A full description is given by Walter Rothschild and Karl Jordan, 1900 Novitates Zoologicae Volume 7:287-524. page 512 (for terms see Novitates Zoologicae Volume 5:545-601 )

==Subspecies==
- Charaxes dilutus dilutus (Malawi, Zambia, eastern Angola, Democratic Republic of Congo, southern and western Tanzania)
- Charaxes dilutus amanica Collins, 1990 (north-eastern Tanzania)
- Charaxes dilutus kasitu White & Grant, 1989 (Malawi: west-central to the Dzelanyama Range) synonym for Charaxes eupale
- Charaxes dilutus ngonga van Someren, 1974. (central Kenya, Uganda: south-west to Kigezi, Sudan) synonym for Charaxes eupale

==Similar species==
Charaxes dilutus is in the Charaxes eupale species group (clade).
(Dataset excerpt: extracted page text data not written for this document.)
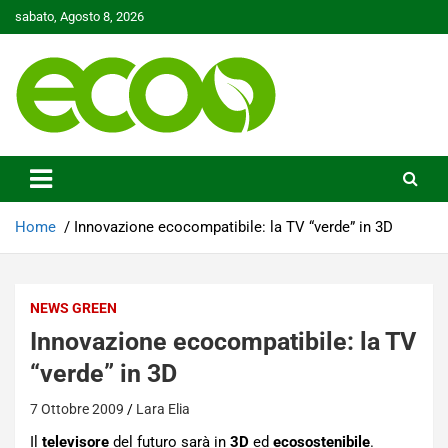
Skip
sabato, Agosto 8, 2026
to
content
Tutelare il nostro Pianeta è la nostra priorità
Ecoo.it
Home
Innovazione ecocompatibile: la TV “verde” in 3D
NEWS GREEN
Innovazione ecocompatibile: la TV
“verde” in 3D
7 Ottobre 2009
Lara Elia
Il
televisore
del futuro sarà in
3D
ed
ecosostenibile
.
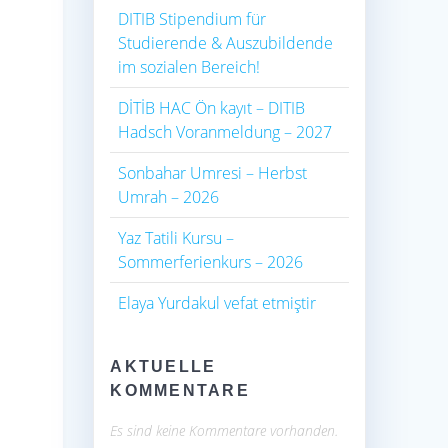
DITIB Stipendium für
Studierende & Auszubildende
im sozialen Bereich!
DİTİB HAC Ön kayıt – DITIB
Hadsch Voranmeldung – 2027
Sonbahar Umresi – Herbst
Umrah – 2026
Yaz Tatili Kursu –
Sommerferienkurs – 2026
Elaya Yurdakul vefat etmiştir
AKTUELLE
KOMMENTARE
Es sind keine Kommentare vorhanden.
The clade members are

- Charaxes subornatus
- Charaxes eupale
- Charaxes dilutus
- Charaxes montis
- Charaxes minor
- Charaxes schiltzei
- Charaxes schultzei
- Charaxes virescens
Bouyer et al., 2008 erected the genus Viridixes Bouyer & Vingerhoedt, 2008 to accommodate species belonging to the eupale species group.